I see where you're coming from but presidents can't simply get better every single time a new one is elected. It also hasn't happened through history, and likely never will. In the end you have to remember that politics is politics. Creation and removal of policies is a key part of the reason democracy is how it is.


----------



## moonford

Hillarys concession was beautiful, even if she is horrible I still feel sympathetic because she lost to Trump. Trump a person with zero political experience up until now.


----------



## Arlo

He hasn't made policies yet, but he's made people think it's fine to say the sort of stuff he's said. Just today I saw a woman's car on facebook that had "TRUMP RULES BLACK B****" and Swastikas with "TRUMP 2016" under them.


----------



## Trundle

Arlo said:


> He hasn't made policies yet, but he's made people think it's fine to say the sort of stuff he's said. Just today I saw a woman's car on facebook that had "TRUMP RULES BLACK B****" and Swastikas with "TRUMP 2016" under them.

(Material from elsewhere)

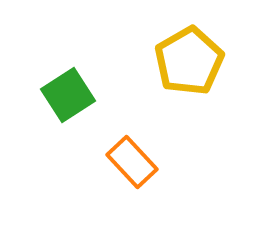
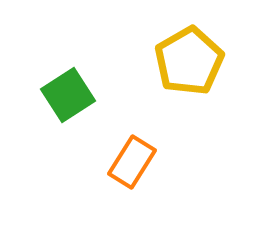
orange rectangle: rotated 75 degrees clockwise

There are extremists in all circumstances. Please try to be understanding of that and you will have a more pragmatic view of politics.


----------



## moonford

Bowie said:


> I think they're referring to riots on as big a scale as that, yes.
> 
> It's so dumb to me, though. Having Trump is such a downgrade to what we already have. When you elect someone as your president, surely you need someone better. He's not anywhere near Obama's level. Doesn't even deserve to shake hands with him. I can only imagine what he was feeling this morning, having to negotiate with a man who intends to reverse almost everything he has spent his time as president doing.



Misread.


----------



## Arlo

Apple2013 said:


> There are extremists in all circumstances. Please try to be understanding of that and you will have a more pragmatic view of politics.



Donald Trump supports this kind of behaviour. He personally demonstrated this kind of behaviour during his candidacy.


----------



## Soda Fox

Arlo said:


> A gay man was violently attacked in the US today.
> 
> POC have had their homes vandalized.
> 
> Trans people are killing themselves.
> 
> Women are being sexually harassed.
> 
> It's gonna spread more hate into the UK too, and as a gay, transgender man, who's partner is an immigrant, and my dad is Arabic, I'm ****ing terrified. It's great if you're not, you're probably a white, straight man, lucky you.



Ive seen more reports of gays, poc, women being attacked and harassed by Hillary supporters because said gays, poc, women voted for Trump. I'd like to see your sources otherwise.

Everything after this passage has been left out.